RFR: 8267370: [Vector API] Fix several crashes after JDK-8256973

Jatin Bhateja jbhateja at openjdk.java.net
Wed May 19 09:48:46 UTC 2021


On Wed, 19 May 2021 08:26:24 GMT, Jie Fu <jiefu at openjdk.org> wrote:

> Hi all,
> 
> Several vector tests fail with UseAVX=1 after JDK-8256973.
> The reason is that `vpmovmskb` [1] can be only used with UseAVX > 1 [2].
> The fix just disables the intrinsics when UseAVX < 2.
> 
> Testing:
>  - jdk/incubator/vector with UseAVX={0/1/2/3} on Linux/x64
> 
> Thanks.
> Best regards,
> Jie
> 
> [1] https://github.com/openjdk/jdk/blob/master/src/hotspot/cpu/x86/c2_MacroAssembler_x86.cpp#L3785
> [2] https://github.com/openjdk/jdk/blob/master/src/hotspot/cpu/x86/assembler_x86.cpp#L4127

Hi @DamonFool , 

Thanks much for providing a quick fix. Problem here seems to be related to assert in following assembler routines which made an assumption that the instruction is only supported over AVX2 platforms.

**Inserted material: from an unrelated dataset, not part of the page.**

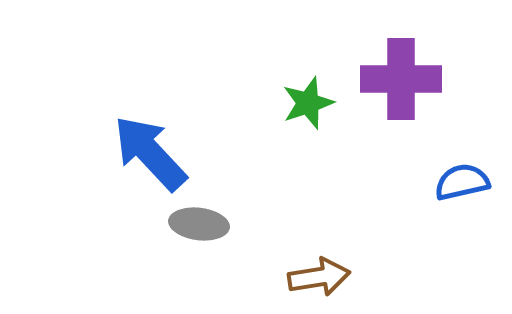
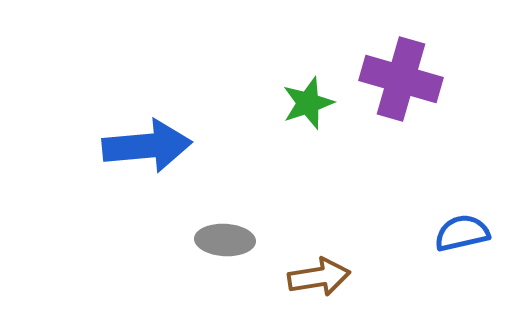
purple cross: rotated 16 degrees clockwise
blue arrow: moved 3 px left, 7 px up; rotated 128 degrees clockwise
blue semicircle: moved 51 px down
gray ellipse: moved 26 px right, 16 px down; rotated 4 degrees counterclockwise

>void Assembler::vpmovmskb(Register dst, XMMRegister src) {
> assert(VM_Version::supports_avx2(), "");


VEX.128.66.0F.WIG D7 /r VPMOVMSKB reg, xmm1 | RM | V/V | AVX | Move a byte mask of xmm1 to reg. The upper bits of r32 or r64 are filled with zeros.
-- | -- | -- | -- | --




But, its ok to limit the patch to AVX2 considering optimization is majorly aimed at modern server targets (which should supported AVX2). 

An alternate fix is proposed below which does not restrict the optimization for AVX2 and still keep the changes minimal, since movmaskb is already used at several places in context of 256 bit vector argument.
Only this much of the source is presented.